Climate Change Is Another Touchy Subject

As if the whole evolution debate weren't enough, creationists also take issue with the subject climate change. Jeff Meyer writes on News Busters:

In its first episode, the rebooted “Cosmos” series took a cheap shot at religious individuals by featuring cartoonish churchmen as cartoon villains. While we shouldn’t be shocked that Mr. Tyson made anti-religious comments, one would think that Mr. Meyers would want to walk a fine line as his show just premiered on NBC. Instead, Meyers and deGrasse Tyson chose to take a cheap shot at religious people and claim they don't believe in science i.e. liberal causes like global warming.

According to this recent report, however, there is overwhelming evidence that climate change is no longer just a "liberal cause."
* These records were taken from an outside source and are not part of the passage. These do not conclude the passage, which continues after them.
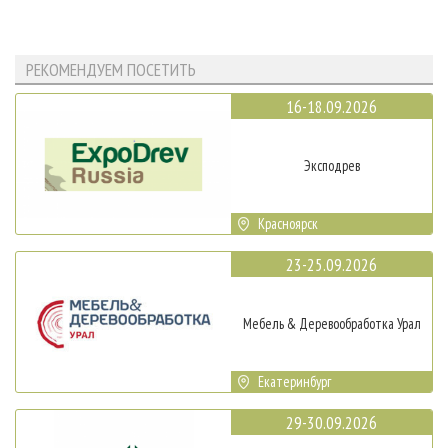
РЕКОМЕНДУЕМ ПОСЕТИТЬ
16-18.09.2026
Эксподрев
Красноярск
23-25.09.2026
Мебель & Деревообработка Урал
Екатеринбург
29-30.09.2026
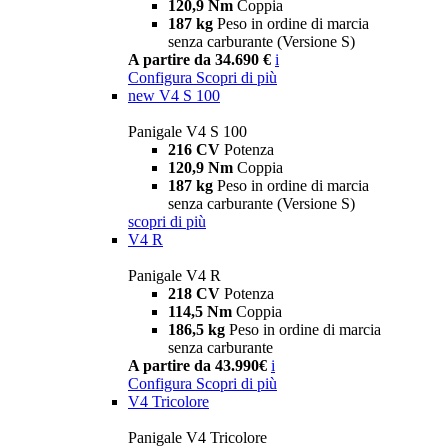
120,9 Nm
Coppia
187 kg
Peso in ordine di marcia
senza carburante (Versione S)
A partire da 34.690 €
i
Configura
Scopri di più
new
V4 S 100
Panigale V4 S 100
216 CV
Potenza
120,9 Nm
Coppia
187 kg
Peso in ordine di marcia
senza carburante (Versione S)
scopri di più
V4 R
Panigale V4 R
218 CV
Potenza
114,5 Nm
Coppia
186,5 kg
Peso in ordine di marcia
senza carburante
A partire da 43.990€
i
Configura
Scopri di più
V4 Tricolore
Panigale V4 Tricolore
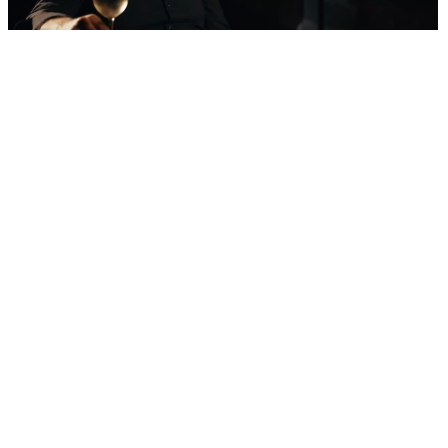
'Nestvarni' kadrovi iz zraka
Ovako izgleda najljepša morska razglednica
Šibenika: Veličanstveni jedrenjak u zagrljaju
tvrđave sv. Nikole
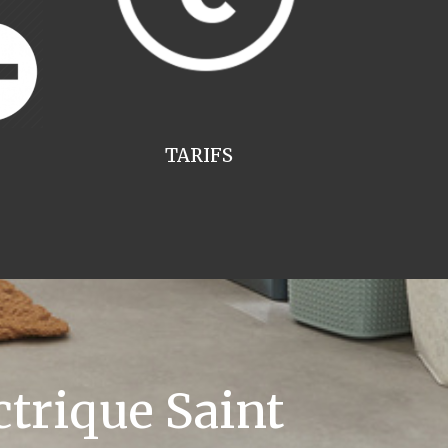
TARIFS
trique Saint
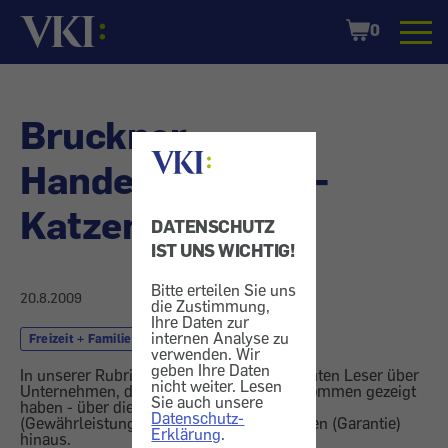
Startseite
Shopping
0
Cart
Bruckner
Handelsagentur -
Katzenfutter
DATENSCHUTZ
IST UNS WICHTIG!
Bitte erteilen Sie uns
20.8.2009
die Zustimmung,
Ihre Daten zur
internen Analyse zu
Freizeit + Familie
Katzenfutter
verwenden. Wir
geben Ihre Daten
In unserer Rubrik "Vor den Vorhang" berichten Leser über
nicht weiter. Lesen
Unternehmen, die besonderes Entgegenkommen gezeigt
Sie auch unsere
haben - über die gesetzlichen Ansprüche
Datenschutz-
(Gewährleistung) oder vertragliche Zusagen (Garantie)
Erklärung
.
hinaus.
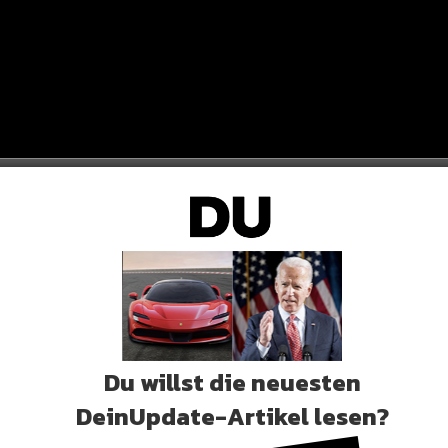
Du willst die neuesten
DeinUpdate-Artikel lesen?
DU HUND“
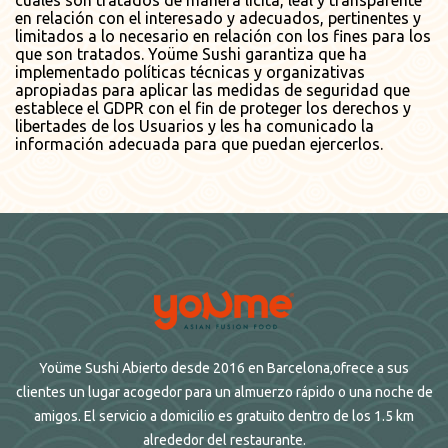
cuales son tratados de manera lícita, leal y transparente
en relación con el interesado y adecuados, pertinentes y
limitados a lo necesario en relación con los fines para los
que son tratados. Yoüme Sushi garantiza que ha
implementado políticas técnicas y organizativas
apropiadas para aplicar las medidas de seguridad que
establece el GDPR con el fin de proteger los derechos y
libertades de los Usuarios y les ha comunicado la
información adecuada para que puedan ejercerlos.
Yoüme Sushi Abierto desde 2016 en Barcelona,ofrece a sus
clientes un lugar acogedor para un almuerzo rápido o una noche de
amigos. El servicio a domicilio es gratuito dentro de los 1.5 km
alrededor del restaurante.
Creationists Are Demanding Equal Air Time

Danny Faulkner of Answers in Genesis went on The Janet Mefferd Show to voice his complaints about the lack of equal discussion on Cosmos :

I was struck in the first episode where [Tyson] talked about science and how, you know, all ideas are discussed, you know, everything is up for discussion –- it's all on the table -- and I thought to myself, 'No, consideration of special creation is definitely not open for discussion, it would seem.

Tyson addressed the request for equal air time in an interview with CNN, saying, "I think the media has to sort of come out of this ethos that I think was in principle a good one, but doesn't really apply in science.... You don't talk about the spherical earth with NASA and then say let's give equal time to the flat-earthers."

Good point. And while Tyson has addressed the deniers, he would rather not join them in the debate, unlike his predecessor, Carl Sagan. Tyson told Inquiring Minds, "Carl Sagan would debate people on all manner of issues. And I don't have the time or the energy or the interest in doing so. As an educator, I'd rather just get people thinking straight in the first place, so I don't have to then debate them later on."